L’organisation de protection des animaux au Royaume-Uni, la RSPCA, se dit “désespérément préoccupée” par l’augmentation des abandons d’animaux à l’approche de l’hiver. Entre le début de l’année et fin octobre, la RSPCA a reçu 17 838 signalements pour des animaux abandonnés en Angleterre et au Pays de Galles. Si la tendance se poursuit, elle s’attend à recevoir près de 21 500 signalements en 2023, contre environ 16 000 en 2020. “De nombreux centres de secours sont pleins à craquer, nous sommes donc confrontés à une crise hivernale sans précédent”, s’inquiète Dermot Murphy, commissaire de l’inspection de la RSPCA.
Jusqu’à 370 euros
L’ARC, qui est membre de la RSPCA, mais qui est financée par des fonds privés, a donc dû trouver des moyens créatifs pour faire rentrer de l’argent. Le personnel du centre a eu l’idée d’organiser un Gala des Clébards sur Internet début décembre, au cours duquel des œuvres d’art des animaux seront vendues aux enchères. La plupart des lots sont proposés à une cinquantaine de livres sterling mais les prix montent jusqu’à 320 (370 euros) pour une peinture réalisée par Major, un chien husky blanc et bankable.
Selon Bee Lawson, la peinture est un efficace traitement thérapeutique pour les chiens abandonnés, qui arrivent souvent au centre traumatisés après avoir été délaissés par leur maître et après avoir dû vivre seuls et sans nourriture dans les rues. “Renifler, lécher, mastiquer est vraiment bénéfique car ce sont des comportements naturellement calmants pour les chiens”, explique-t-elle. Pour les inciter à venir vers les toiles, les soignants de l’ARC utilisent du beurre de cacahuète et du fromage, ce qui les encourage à renifler, à lécher et à faire preuve de créativité.

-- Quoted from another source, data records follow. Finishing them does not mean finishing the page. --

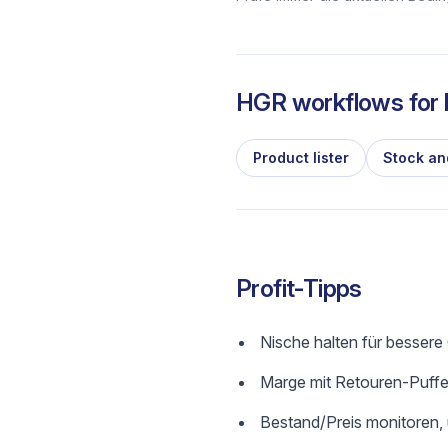
HGR workflows for l
Product lister
Stock an
Profit-Tipps
Nische halten für besser
Marge mit Retouren-Puffer
Bestand/Preis monitoren,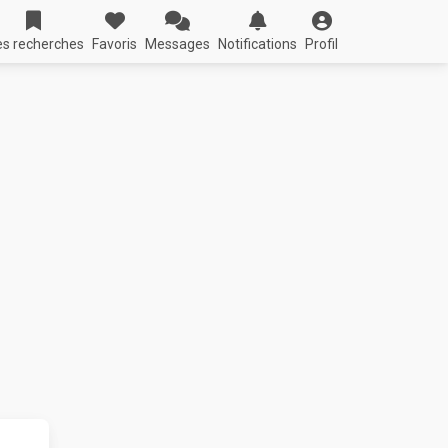
s recherches
Favoris
Messages
Notifications
Profil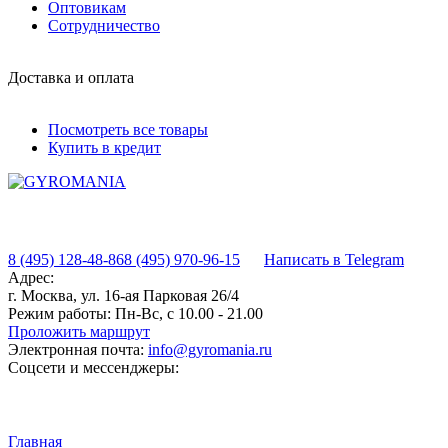
Оптовикам
Сотрудничество
Доставка и оплата
Посмотреть все товары
Купить в кредит
8 (495) 128-48-86
8 (495) 970-96-15
Написать в Telegram
Адрес:
г. Москва, ул. 16-ая Парковая 26/4
Режим работы:
Пн-Вс, с 10.00 - 21.00
Проложить маршрут
Электронная почта:
info@gyromania.ru
Соцсети и мессенджеры:
Главная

“Nous prenons une toile vierge ou quelque chose de similaire, nous mettons de la peinture non toxique sur la toile, du film alimentaire par-dessus, puis nous mettons leurs friandises préférées”, explique Jodie Bennett, une des responsables du centre. “Les chiens s’approchent, lèchent et jouent avec” la nourriture. Certains chiens marchent sur leur toile, tandis que d’autres utilisent tout leur corps pour peindre.
“Artiste en devenir”
Selon Jodie Bennett, Major, le husky blanc, s’est révélé être l’un des artistes les plus populaires du centre. Ses œuvres Excited I et Excited II ont suscité un vif intérêt de la part de critiques et d’investisseur·se·s dans le domaine de l’art, assure-t-elle. Il crée des peintures “audacieuses, à l’image de sa personnalité”, poursuit Jodie Bennett. “C’est un grand artiste en devenir”, dit-elle tout à fait sérieusement.
Une œuvre jaune, orange et rouge intitulée Burning Man a été réalisée par une chatte appelée Cammie, arrivée à l’improviste pendant l’une des séances de peinture. “Elle a utilisé des couleurs de feu, ses préférées, parce que c’est une femelle fougueuse”, poursuit Jodie Bennett. Elle se dit “très fière” de ces animaux. “J’accrocherais volontiers leurs œuvres à mon mur”, assure-t-elle. “Avec de l’entraînement et des efforts”, il se pourrait même que ces œuvres soient un jour accrochées à la Tate, le célèbre musée londonien, se prend-elle à rêver.